-- Your assignment --
The word "Jahren" appears in some lines of the records below; state how many lines, and nothing else.

-- Items from a dataset --
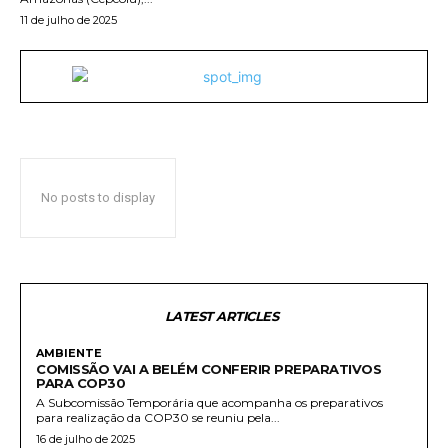
11 de julho de 2025
No posts to display
LATEST ARTICLES
AMBIENTE
COMISSÃO VAI A BELÉM CONFERIR PREPARATIVOS
PARA COP30
A Subcomissão Temporária que acompanha os preparativos
para realização da COP30 se reuniu pela...
16 de julho de 2025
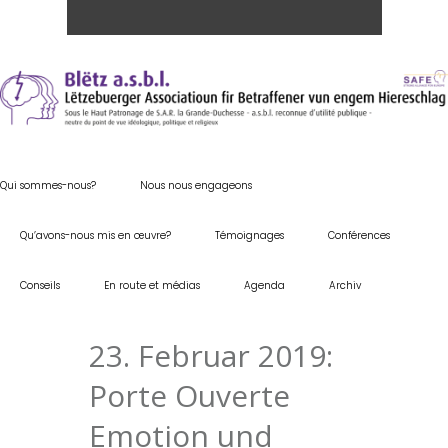
Qui sommes-nous?
Nous nous engageons
Qu’avons-nous mis en œuvre?
Témoignages
Conférences
Conseils
En route et médias
Agenda
Archiv
23. Februar 2019:
Porte Ouverte
Emotion und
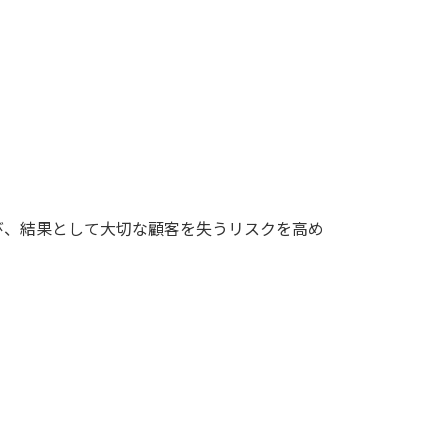
び、結果として大切な顧客を失うリスクを高め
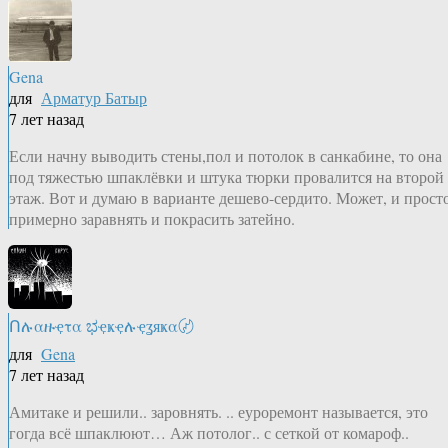
Gena
для
Арматур Батыр
7 лет назад
Если начну выводить стены,пол и потолок в санкабине, то она
под тяжестью шпаклёвки и штука тюрки провалится на второй
этаж. Вот и думаю в варианте дешево-сердито. Может, и прост
примерно заравнять и покрасить затейно.
Ոሉαዙҿτα ಭҿҝҿሉҿʓяҝα〄
для
Gena
7 лет назад
Амитаке и решили.. заровнять. .. еуроремонт называется, это
гогда всё шпаклюют… Аж потолог.. с сеткой от комароф..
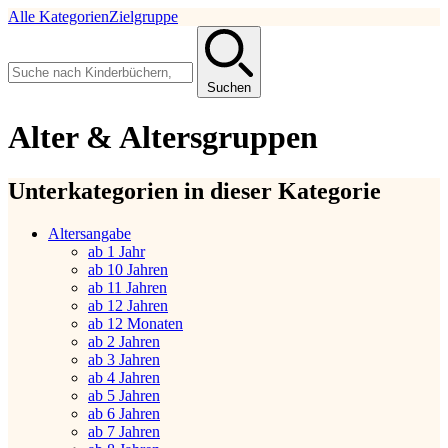
Alle Kategorien
Zielgruppe
Suchen
Alter & Altersgruppen
Unterkategorien in dieser Kategorie
Altersangabe
ab 1 Jahr
ab 10 Jahren
ab 11 Jahren
ab 12 Jahren
ab 12 Monaten
ab 2 Jahren
ab 3 Jahren
ab 4 Jahren
ab 5 Jahren
ab 6 Jahren
ab 7 Jahren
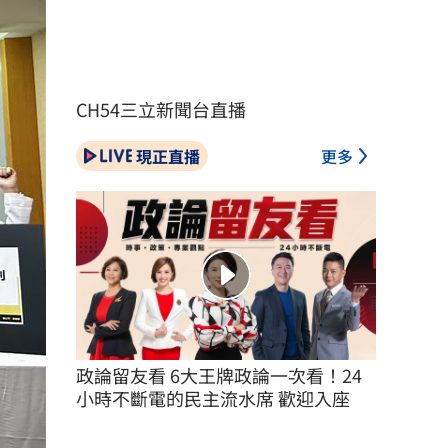
CH54三立新聞台直播
現正直播
更多
政論留友看 6大王牌政論一次看！24
小時不斷電的民主流水席 歡迎入座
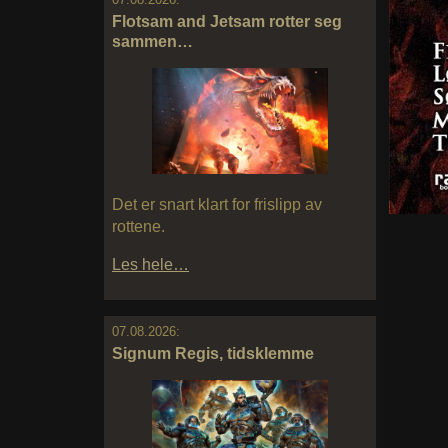
Flotsam and Jetsam rotter seg
sammen…
Det er snart klart for frislipp av
rottene.
Les hele…
07.08.2026:
Signum Regis, tidsklemme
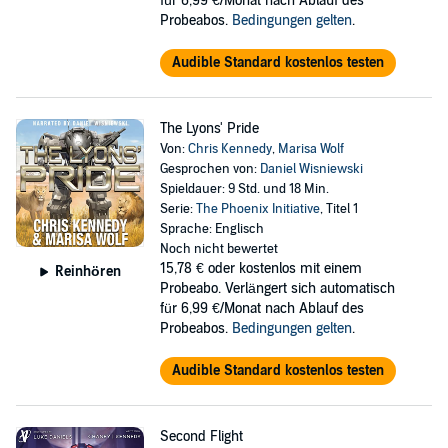
für 6,99 €/Monat nach Ablauf des
Probeabos.
Bedingungen gelten
.
Audible Standard kostenlos testen
The Lyons' Pride
Von:
Chris Kennedy
,
Marisa Wolf
Gesprochen von:
Daniel Wisniewski
Spieldauer: 9 Std. und 18 Min.
Serie:
The Phoenix Initiative
, Titel 1
Sprache: Englisch
Noch nicht bewertet
15,78 €
oder kostenlos mit einem
Reinhören
Probeabo. Verlängert sich automatisch
für 6,99 €/Monat nach Ablauf des
Probeabos.
Bedingungen gelten
.
Audible Standard kostenlos testen
Second Flight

-- Result for this task --
9